The ideal design type would randomly assign cases to either a DNA testing condition or a traditional investigative practices condition, and then assess the outcomes of both conditions from the same time-frame. We will consider any such designs that vary the degree of DNA testing used and examine one or more of the outcomes discussed above. The comparison condition does not need to represent the absence of DNA analysis, but simply a variation of DNA from the treatment condition.
We will also consider quasi-experimental designs in which there is a control group that is either matched to the DNA testing group, or identified as comparable. To include these less methodologically rigorous designs will require statistical justification of the suitability of the control groups identified.
Interrupted time-series designs will also be included in this review, or other regression-based analyses that estimate the impact of DNA testing on a relevant outcome, but these designs will be handled separately as they especially vulnerable to historical threats to validity. An essential feature of time-series designs is the multiple baseline estimates of the rate of interest (e.g., identification of a suspect). This allows for an assessment of both the natural change over time and change that may be associated with the start of an intervention, such as the use of DNA testing or some other change related to the use of DNA in police investigative work.

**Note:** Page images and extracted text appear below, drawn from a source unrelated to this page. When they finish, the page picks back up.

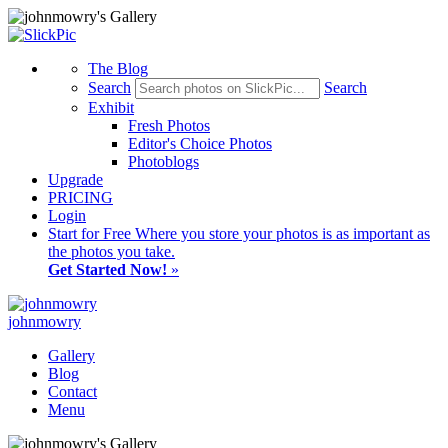
The Blog
Search
Search
Exhibit
Fresh Photos
Editor's Choice Photos
Photoblogs
Upgrade
PRICING
Login
Start
for Free
Where you store your photos is as important as
the photos you take.
Get Started Now!
»
johnmowry
Gallery
Blog
Contact
Menu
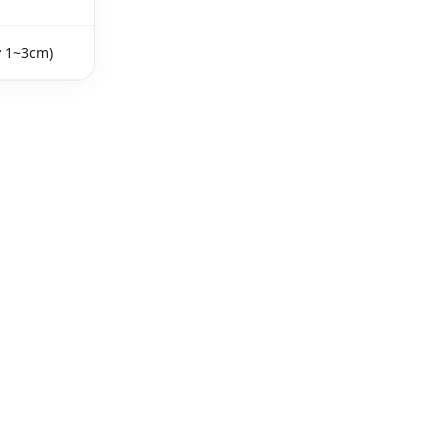
y 1~3cm)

Basic pre-post designs with a single pre-DNA and a single post-DNA estimate will be included, but these designs will also be handled separately as they provide a weak basis for drawing causal inferences. Other quasi-experimental designs will be included, such as a design that contrasts the clearance rates for different police agencies (without statistically justifying the validity of the comparison), but these will be reported separately.
Types of outcome measures
This review will extend to all crime types. We recognize, however, that the utility of DNA testing is likely to vary substantially across crime type. The current trend toward increased use of DNA testing in burglary cases reflects that burglary is often a high volume crime, with offenders engaged in serial burglaries (Roman et al., 2008). The serial nature of this crime increases the likelihood that a suspect may be identified in an existing database and helps police connect crimes committed by the same individual. The added value of DNA testing may be less for other crimes. As such, we will examine the evidence separately by type of offense.

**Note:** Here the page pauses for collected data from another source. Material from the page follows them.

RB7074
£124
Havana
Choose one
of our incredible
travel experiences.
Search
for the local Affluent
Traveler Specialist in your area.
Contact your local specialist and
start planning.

DNA testing may improve outcomes at several stages of the investigative process. It may facilitate the identification of suspects through the use of DNA databases, such as CODIS in the United States or the UK National Criminal Intelligence Database in the United Kingdom. DNA testing also may help eliminate suspects or identify one suspect among multiple suspects found through traditional police investigative methods. These processes may increase the likelihood of an arrest and a conviction, raising the number of cleared cases. Studies under review may examine the effectiveness of DNA testing as measured by one or more of these outcomes. As such, we will examine as part of our review the following aspects of effectiveness as outcomes: the rate at which suspects are identified, the arrest rate of a suspect, the conviction rate, length and speed of an investigation, the cost of the investigation, and the case clearance rate (i.e., how often cases are successfully solved).
The source of the data will generally be from official records or reports of some form. However, we will not restrict eligibility based on the source of the outcome data. All sources will be considered.

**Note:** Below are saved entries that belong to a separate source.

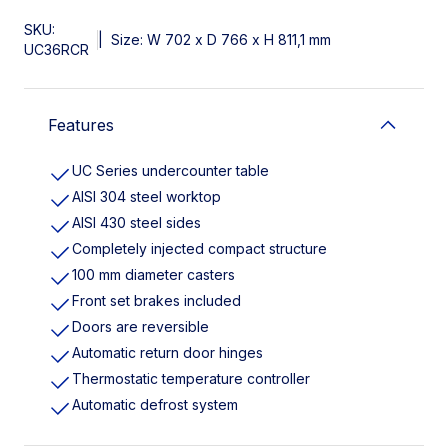
SKU:
|
Size: W 702 x D 766 x H 811,1 mm
UC36RCR
Features
UC Series undercounter table
AISI 304 steel worktop
AISI 430 steel sides
Completely injected compact structure
100 mm diameter casters
Front set brakes included
Doors are reversible
Automatic return door hinges
Thermostatic temperature controller
Automatic defrost system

Search methods for identification of studies
We will consult with an information retrieval specialist on the selection of keywords to use and databases to search. Preliminary searches will be conducted with the terms “DNA” and “Police” or “Policing” or “Investigation”. The terms will be refined and expanded as we gain greater familiarity with the existing literature and how it is cataloged. In addition to searching the databases listed below (see electronic sources), we will also search the UK Home Office website for relevant publications. Google Scholar will be searched to help identify publications not already captured through the formal databases. Key individuals working in this field will be solicited for assistance in identifying relevant studies (e.g., Peter Neyroud at the National Policing Improvement Agency). We will also be searching for studies in languages other than English. If we identify any such studies, we will solicit assistance in translating these documents.
Search Strategy for the Identification of Relevant Studies
A search strategy for electronic databases was developed in order to reach an optimal balance between potentially relevant search results and the large number of results using similar terms, yet addressing issues other than those of interest in this project. This search strategy is broad, but avoids the combination of terms that would include the large body of technical research done on DNA, as well as studies exclusively addressing non-DNA forensic sciences.
Search Terms
Two categories of keywords were developed for this search. The first category addresses the technology of interest (DNA). The second category addresses the application of DNA testing in police investigative work, and includes terms such as policing, detective, arrest, etc. The intention of separating the terms in this manner was to include all the potentially relevant results, while simultaneously excluding the large bodies of literature on DNA from non-forensic disciplines. These two sets of keywords were combined with a Boolean AND. Unfortunately, the body of literature on the application of DNA to criminal investigations is much smaller than the literature on aspects of DNA addressed by other disciplines (i.e., the basic science of DNA testing). This has resulted in search results in the low hundreds for some databases.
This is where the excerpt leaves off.